• THE TASK
Pictures stay out of the copy. Transcribe exactly, and only, the line with "de Sa Coma 2026" through the last line of the entries below.

[Transcribed page contents]
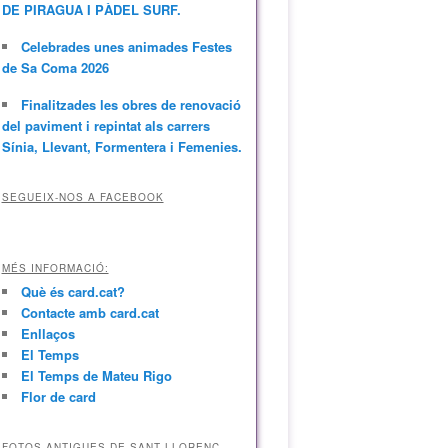
DE PIRAGUA I PÀDEL SURF.
Celebrades unes animades Festes
de Sa Coma 2026
Finalitzades les obres de renovació
del paviment i repintat als carrers
Sínia, Llevant, Formentera i Femenies.
SEGUEIX-NOS A FACEBOOK
MÉS INFORMACIÓ:
Què és card.cat?
Contacte amb card.cat
Enllaços
El Temps
El Temps de Mateu Rigo
Flor de card
FOTOS ANTIGUES DE SANT LLORENÇ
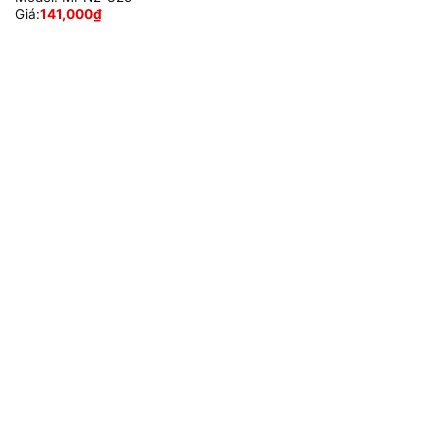
Giá:
141,000
₫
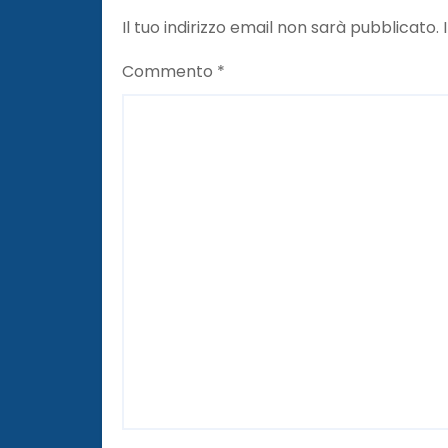
Il tuo indirizzo email non sarà pubblicato.
Commento
*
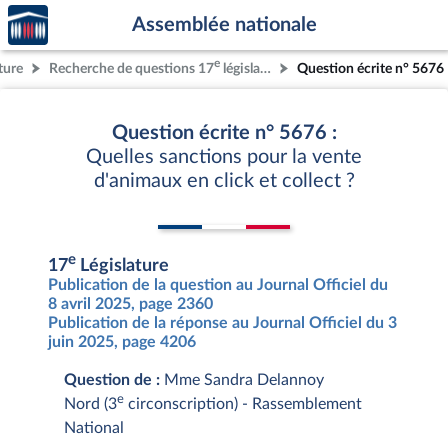
Accèder
Aller au contenu
Aller en bas de la page
Assemblée nationale
à la
page
e
ture
Recherche de questions 17
législature
Question écrite n° 5676
d'accueil
Question écrite n° 5676 :
Quelles sanctions pour la vente
d'animaux en click et collect ?
e
17
Législature
Publication de la question au Journal Officiel du
8 avril 2025, page 2360
Publication de la réponse au Journal Officiel du 3
juin 2025, page 4206
Question de :
Mme Sandra Delannoy
e
Nord (3
circonscription) - Rassemblement
National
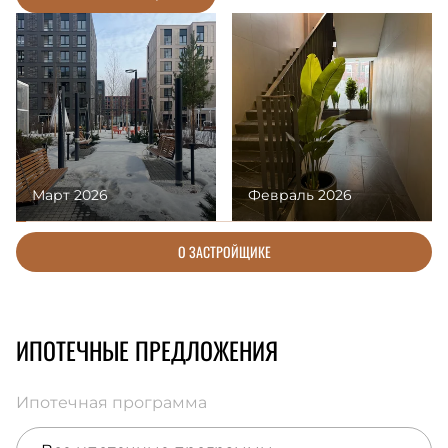
Март 2026
Февраль 2026
О ЗАСТРОЙЩИКЕ
ИПОТЕЧНЫЕ ПРЕДЛОЖЕНИЯ
Ипотечная программа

• EXERCISE OUTPUT
de Sa Coma 2026
Finalitzades les obres de renovació
del paviment i repintat als carrers
Sínia, Llevant, Formentera i Femenies.
SEGUEIX-NOS A FACEBOOK
MÉS INFORMACIÓ:
Què és card.cat?
Contacte amb card.cat
Enllaços
El Temps
El Temps de Mateu Rigo
Flor de card
FOTOS ANTIGUES DE SANT LLORENÇ
Giá:
141,000
₫
Il tuo indirizzo email non sarà pubblicato.
Commento
*
Accèder
Aller au contenu
Aller en bas de la page
Assemblée nationale
à la
page
e
ture
Recherche de questions 17
législature
Question écrite n° 5676
d'accueil
Question écrite n° 5676 :
Quelles sanctions pour la vente
d'animaux en click et collect ?
e
17
Législature
Publication de la question au Journal Officiel du
8 avril 2025, page 2360
Publication de la réponse au Journal Officiel du 3
juin 2025, page 4206
Question de :
Mme Sandra Delannoy
e
Nord (3
circonscription) - Rassemblement
National
Март 2026
Февраль 2026
О ЗАСТРОЙЩИКЕ
ИПОТЕЧНЫЕ ПРЕДЛОЖЕНИЯ
Ипотечная программа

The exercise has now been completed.